ENTRIES PROVIDED
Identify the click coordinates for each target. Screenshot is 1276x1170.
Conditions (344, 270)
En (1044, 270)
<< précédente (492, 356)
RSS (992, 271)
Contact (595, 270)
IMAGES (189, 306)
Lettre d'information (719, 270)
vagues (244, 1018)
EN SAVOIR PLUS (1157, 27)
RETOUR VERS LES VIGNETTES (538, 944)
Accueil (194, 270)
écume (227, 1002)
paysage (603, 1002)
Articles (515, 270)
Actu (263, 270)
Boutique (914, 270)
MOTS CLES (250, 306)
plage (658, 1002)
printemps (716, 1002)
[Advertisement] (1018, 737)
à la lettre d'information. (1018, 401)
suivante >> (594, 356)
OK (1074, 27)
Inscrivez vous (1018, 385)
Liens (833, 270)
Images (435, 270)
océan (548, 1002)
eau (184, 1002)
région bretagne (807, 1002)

...

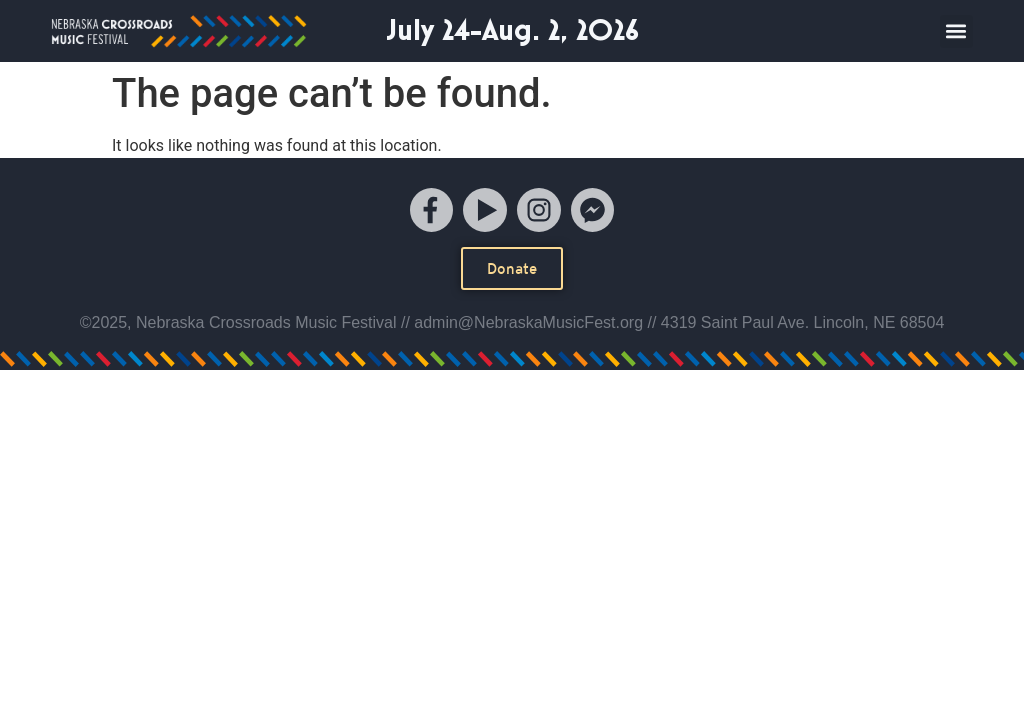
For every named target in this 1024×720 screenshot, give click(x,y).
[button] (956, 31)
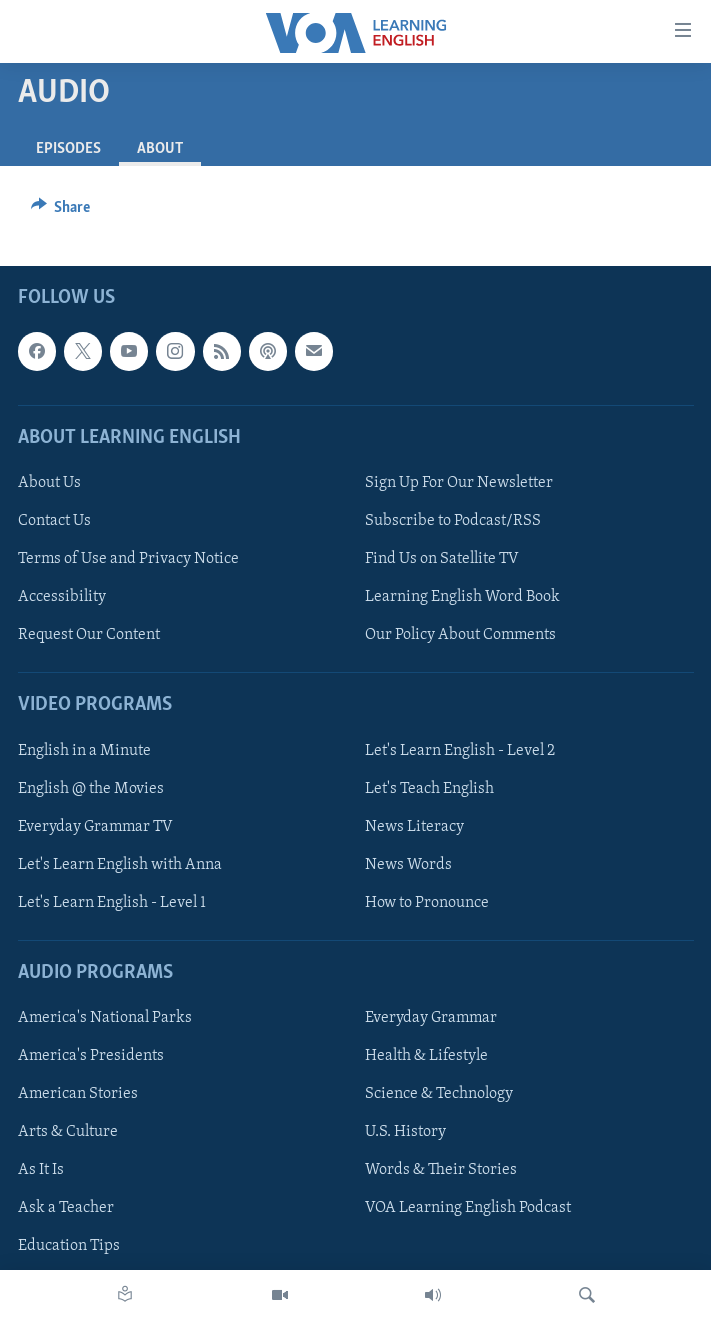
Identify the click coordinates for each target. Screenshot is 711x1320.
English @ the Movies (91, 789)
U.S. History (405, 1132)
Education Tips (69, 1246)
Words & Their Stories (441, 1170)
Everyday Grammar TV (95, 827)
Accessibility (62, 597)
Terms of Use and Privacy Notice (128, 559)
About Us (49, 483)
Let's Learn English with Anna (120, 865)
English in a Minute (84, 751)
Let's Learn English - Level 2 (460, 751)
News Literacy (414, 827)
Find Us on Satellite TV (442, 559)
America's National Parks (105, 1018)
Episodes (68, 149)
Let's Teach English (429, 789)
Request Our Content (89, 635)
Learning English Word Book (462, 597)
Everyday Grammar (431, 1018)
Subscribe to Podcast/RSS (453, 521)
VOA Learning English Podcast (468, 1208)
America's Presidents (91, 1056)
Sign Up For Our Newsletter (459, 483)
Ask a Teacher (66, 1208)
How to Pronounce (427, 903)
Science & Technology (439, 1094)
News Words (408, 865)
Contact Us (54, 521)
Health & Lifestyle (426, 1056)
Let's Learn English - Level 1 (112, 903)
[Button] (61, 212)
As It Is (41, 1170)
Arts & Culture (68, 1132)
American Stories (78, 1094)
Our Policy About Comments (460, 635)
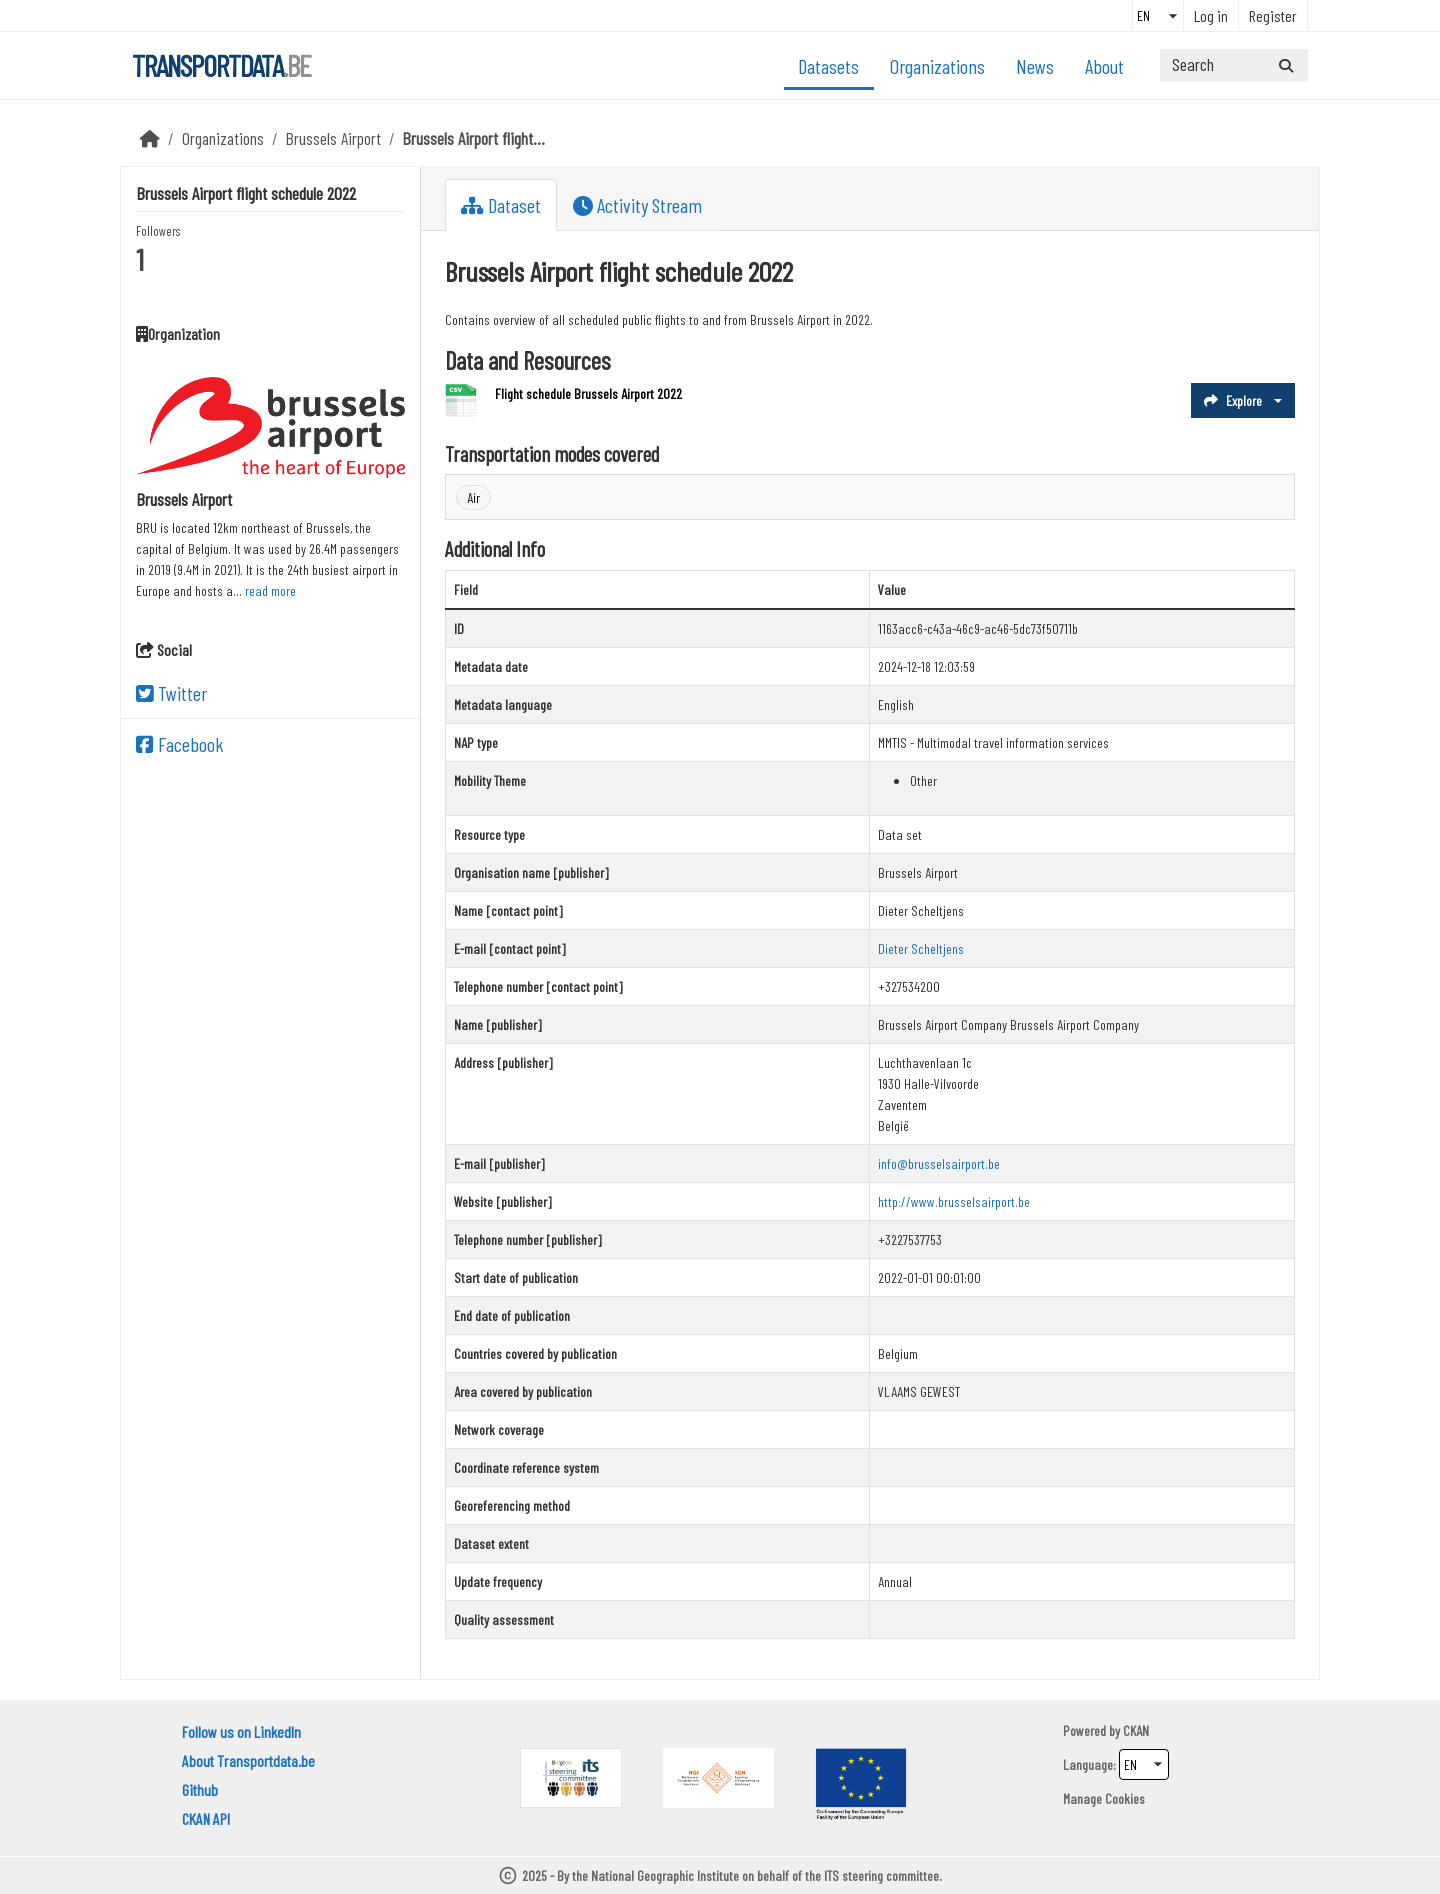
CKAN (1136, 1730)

WHAT NEEDS TO BE DONE
Your answer should be the lines above from the one containing "RETOUR VERS LES VIGNETTES (538, 944)" through the one containing "suivante >> (594, 356)", copied exactly and with both ends kept.

WRITTEN ANSWER
RETOUR VERS LES VIGNETTES (538, 944)
Accueil (194, 270)
écume (227, 1002)
paysage (603, 1002)
Articles (515, 270)
Actu (263, 270)
Boutique (914, 270)
MOTS CLES (250, 306)
plage (658, 1002)
printemps (716, 1002)
[Advertisement] (1018, 737)
à la lettre d'information. (1018, 401)
suivante >> (594, 356)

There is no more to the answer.